Les superlatifs s’entrechoquent pour analyser une période charnière et folle. En anticipant la fin des clivages partisans et l’envie de renouvellement, le plus jeune président depuis Bonaparte a même dégagé les dégagistes.
Le système, celui des petits fours et des emplois familiaux, cette politique à la papa, est bel et bien mort. De son magma en refroidissement a émergé Donald Trump, le Brexit et les barbelés de la frontière hongroise. Des bras d’honneur à l’Europe.
En France, ses fissures encore incandescentes ont laissé entrevoir l’intérieur de l’Élysée à Marine Le Pen et Jean-Luc Mélenchon. Mais c’est Emmanuel Macron qui y est entré, leur claquant la porte au nez comme on sort de la cuisse de Jupiter. La présidente du Front national ne s’est pas relevée. Ses pochettes de couleur sont vides, ceux qui lui portaient sont partis ou un peu las. Le « lider maxi-mots » de la France insoumise a bien lutté tout l’été, puis s’est fait une raison dans un automne sans chimère. De Marseille, le député Mélenchon ne s’avoue pas vaincu. Il « repart à zéro ». Emmanuel Macron, lui, est désormais populaire, même à gauche.
Finalement, le décrochage estival dans les enquêtes d’opinion aura été le seul épisode « normal » de l’année politique. Le président de la République et son Premier ministre mal aimés avant même d’entamer les réformes de l’automne, on allait bien rire.

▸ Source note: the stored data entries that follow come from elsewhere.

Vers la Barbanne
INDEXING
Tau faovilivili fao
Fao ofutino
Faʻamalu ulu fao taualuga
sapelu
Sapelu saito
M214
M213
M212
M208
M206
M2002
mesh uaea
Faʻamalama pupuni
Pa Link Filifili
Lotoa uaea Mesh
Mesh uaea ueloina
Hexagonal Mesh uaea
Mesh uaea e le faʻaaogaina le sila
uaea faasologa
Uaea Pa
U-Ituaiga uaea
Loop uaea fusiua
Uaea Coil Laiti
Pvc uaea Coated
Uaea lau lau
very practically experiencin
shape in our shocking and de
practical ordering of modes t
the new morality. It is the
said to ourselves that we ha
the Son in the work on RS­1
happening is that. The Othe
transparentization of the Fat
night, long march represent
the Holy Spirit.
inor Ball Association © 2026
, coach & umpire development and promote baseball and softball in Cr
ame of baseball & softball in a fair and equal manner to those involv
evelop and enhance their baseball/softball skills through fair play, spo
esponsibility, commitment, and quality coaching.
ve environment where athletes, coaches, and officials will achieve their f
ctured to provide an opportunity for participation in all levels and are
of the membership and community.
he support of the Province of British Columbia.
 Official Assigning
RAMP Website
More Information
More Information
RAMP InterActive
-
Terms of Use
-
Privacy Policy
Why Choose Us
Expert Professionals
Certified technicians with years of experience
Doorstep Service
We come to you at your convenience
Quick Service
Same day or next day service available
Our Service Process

Retrouver les fondamentaux de la vie politique, rentrée sociale en tête. Mais non. Même ça, 2017 l’a décoché de la feuille de route.
Cent ans après la révolution russe, le printemps aura tout déconstruit. Y compris les colères syndicales, les foyers de contestation étudiante. Dans la rue, les centrales divisées ont défilé sans conviction, prises au piège de la concertation et des ordonnances sur la loi Travail. La France qui ne vote plus, ou si peu, observe. Pas tout à fait résignée. Prudente. Et un peu fascinée quand même par ce type de tout juste 40 ans qui, au-delà de ses provocations de langage calculées, « fait ce qu’il dit ». La formule a souvent été entendue autour de la dinde à Noël. Elle accompagne des succès incontestables à l’international et des sondages le tirant à nouveau vers le haut.

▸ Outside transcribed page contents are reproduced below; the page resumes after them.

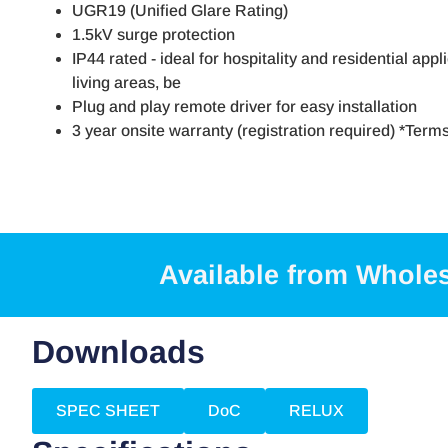
UGR19 (Unified Glare Rating)
1.5kV surge protection
IP44 rated - ideal for hospitality and residential appl
living areas, be
Plug and play remote driver for easy installation
3 year onsite warranty (registration required) *Term
Available from Whole
Downloads
SPEC SHEET
DoC
RELUX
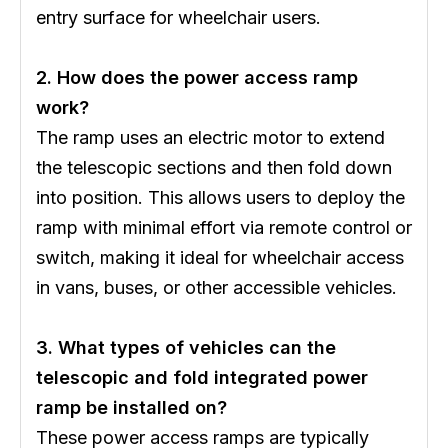
entry surface for wheelchair users.
2. How does the power access ramp
work?
The ramp uses an electric motor to extend
the telescopic sections and then fold down
into position. This allows users to deploy the
ramp with minimal effort via remote control or
switch, making it ideal for wheelchair access
in vans, buses, or other accessible vehicles.
3. What types of vehicles can the
telescopic and fold integrated power
ramp be installed on?
These power access ramps are typically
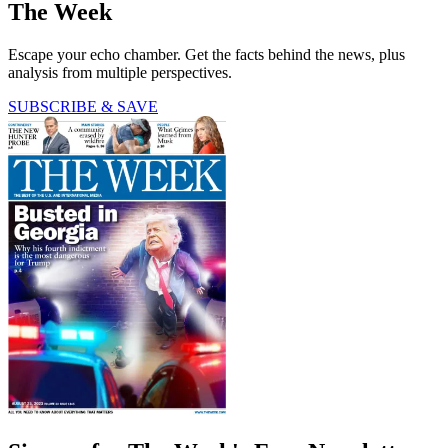
The Week
Escape your echo chamber. Get the facts behind the news, plus
analysis from multiple perspectives.
SUBSCRIBE & SAVE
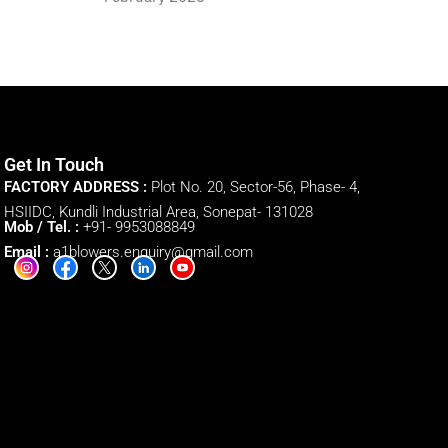
Get In Touch
FACTORY ADDRESS :
Plot No. 20, Sector-56, Phase- 4,
HSIIDC, Kundli Industrial Area, Sonepat- 131028
Mob / Tel. :
+91- 9953088849
Email :
a1blowers.enquiry@gmail.com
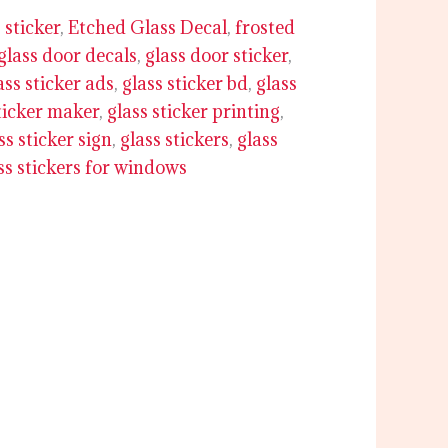
 sticker
,
Etched Glass Decal
,
frosted
glass door decals
,
glass door sticker
,
ass sticker ads
,
glass sticker bd
,
glass
ticker maker
,
glass sticker printing
,
ss sticker sign
,
glass stickers
,
glass
ss stickers for windows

« J’irai au bout de la recomposition politique« , assurait Emmanuel Macron à La Provence depuis son bureau de campagne parisien, le matin du débat de l’entre-deux tours de la présidentielle.
« Si je suis élu, ce sera sans Front républicain, mais je vais mener cette recomposition, de la social-démocratie au gaullisme. C’est cela, mon défi. Ces temps de recomposition nécessitent des alliages. On les a vécus au moment de la Révolution, de la période napoléonienne ou gaulliste. »Juste avant, il avait anticipé « les implosions de l’intérieur » chez les socialistes et Les Républicains. Fin stratège, celui que Jean-Luc Mélenchon, survivant épuisé de l’année folle, compare à Napoléon au Pont d’Arcole, avait certes devant lui tous les ingrédients d’un cocktail explosif. Mûri depuis la fin des idéologies basées autour de la lutte des classes, certes. Mais nourri d’une incroyable série hivernale.

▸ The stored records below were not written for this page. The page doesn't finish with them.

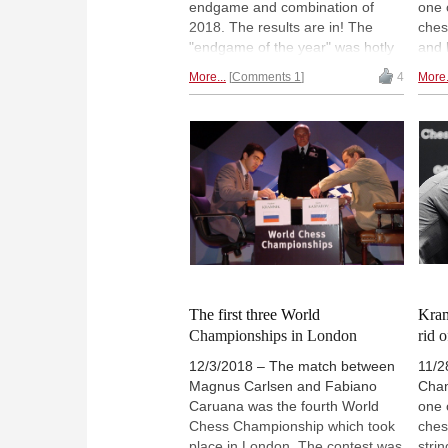
endgame and combination of
one 
2018. The results are in! The
ches
"endgame of the year" was hotly
and 
contested, and best game of the
trac
More...
Comments 1
4
More.
year contest was virtually a dead
in o
heat. Games of Kramnik, Carlsen
expl
and Caruana were the top vote-
lots
getters in that category. But
game
readers clearly felt that Ivan
revie
Cheparinov deserved to be
toda
recognised for the best
inte
combination of 2018 for his
who 
brilliant rook sacrifice way back in
for 
January at the Gibraltar Masters.
Take a look...
The first three World
Kram
Championships in London
rid o
12/3/2018 – The match between
11/2
Magnus Carlsen and Fabiano
Cham
Caruana was the fourth World
one 
Chess Championship which took
ches
place in London. The contest was
stri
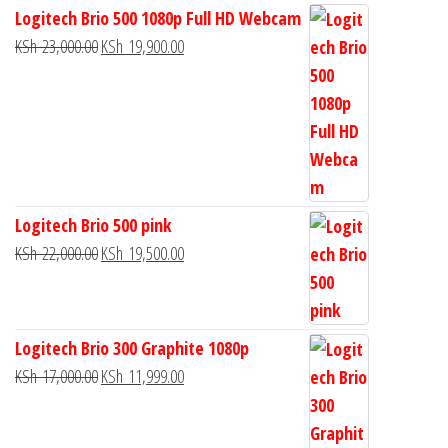
Logitech Brio 500 1080p Full HD Webcam
KSh
23,000.00
KSh
19,900.00
Logitech Brio 500 pink
KSh
22,000.00
KSh
19,500.00
Logitech Brio 300 Graphite 1080p
KSh
17,000.00
KSh
11,999.00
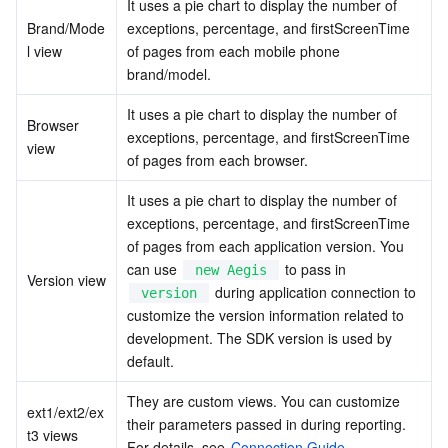
It uses a pie chart to display the number of 
Brand/Mode
exceptions, percentage, and firstScreenTime 
l view
of pages from each mobile phone 
brand/model.
It uses a pie chart to display the number of 
Browser 
exceptions, percentage, and firstScreenTime 
view
of pages from each browser.
It uses a pie chart to display the number of 
exceptions, percentage, and firstScreenTime 
of pages from each application version. You 
can use 
 to pass in 
new Aegis
Version view
 during application connection to 
version
customize the version information related to 
development. The SDK version is used by 
default.
They are custom views. You can customize 
ext1/ext2/ex
their parameters passed in during reporting. 
t3 views
For details, see 
Connection Guide
.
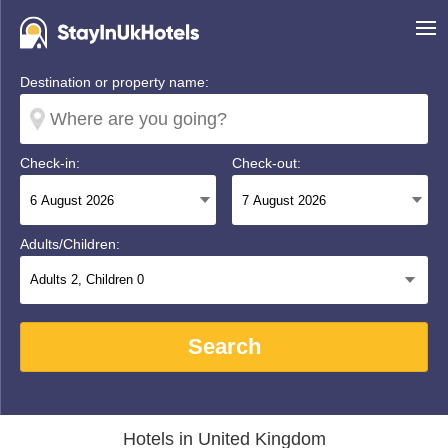
Destination or property name:
Check-in:
Check-out:
Adults/Children:
Adults
2
, Children
0
Search
Hotels in United Kingdom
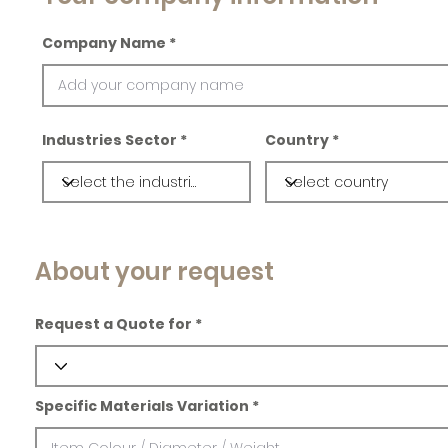
Company Name
Industries Sector
Country
About your request
Request a Quote for
Specific Materials Variation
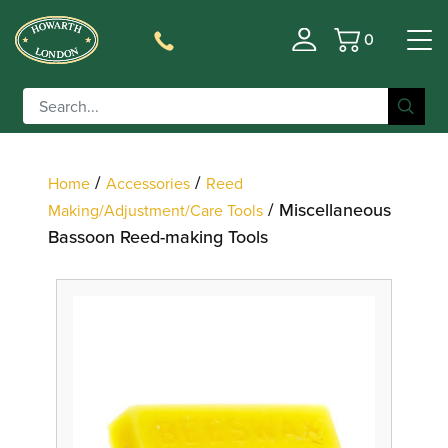
0
Basket
Filter
/
/
Home
Accessories
Reed
/ Miscellaneous
Making/Adjustment/Care Tools
Bassoon Reed-making Tools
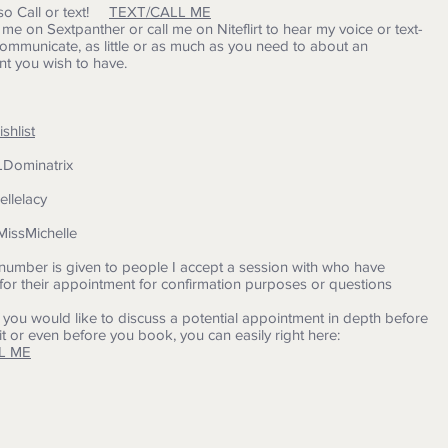
so Call or text!
TEXT/CALL ME
t me on Sextpanther or call me on Niteflirt to hear my voice or text-
mmunicate, as little or as much as you need to about an
t you wish to have.
hlist
FLDominatrix
hellelacy
MissMichelle
umber is given to people I accept a session with who have
for their appointment for confirmation purposes or questions
 you would like to discuss a potential appointment in depth before
t or even before you book, you can easily right here:
L ME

Les primaires à droite avaient écarté Sarkozy et Juppé en novembre 2016. Celles à gauche avaient, après le flop Hollande de Noël, mis Valls de côté fin janvier, hissant Hamon, un frondeur incapable de rassembler les siens, sur un piédestal trop grand. « J’ai parfois l’impression de rouler sur une nationale où les feux passent au vert », nous avait confié Emmanuel Macron lors de ce même entretien de mai. C’était juste avant de filer, de se préparer pour le débat face à Marine Le Pen. Il faisait simplement l’effet d’un homme s’échauffant pour un match de tennis, un dimanche de printemps.
Emmanuel Macron doit un peu à la chance. Mais l’incroyable déconfiture du candidat Fillon n’est pas plus de son fait que les limites atteintes par Marine Le Pen et son programme axé sur la sortie de l’euro. La débandade post-hollandiste était, elle, plus prévisible. Cette année placée sous le signe du dégagisme aura, au final, dégagé tout le monde. Sauf le plus jeune et, sans doute, le plus malin. Si, parfois, sa classe biberon à l’Assemblée nationale fait sourire, elle incarne un fort vent de fraîcheur toujours promis, enfin tenu, aux Français. Ils ne se sont pas endormis pour autant.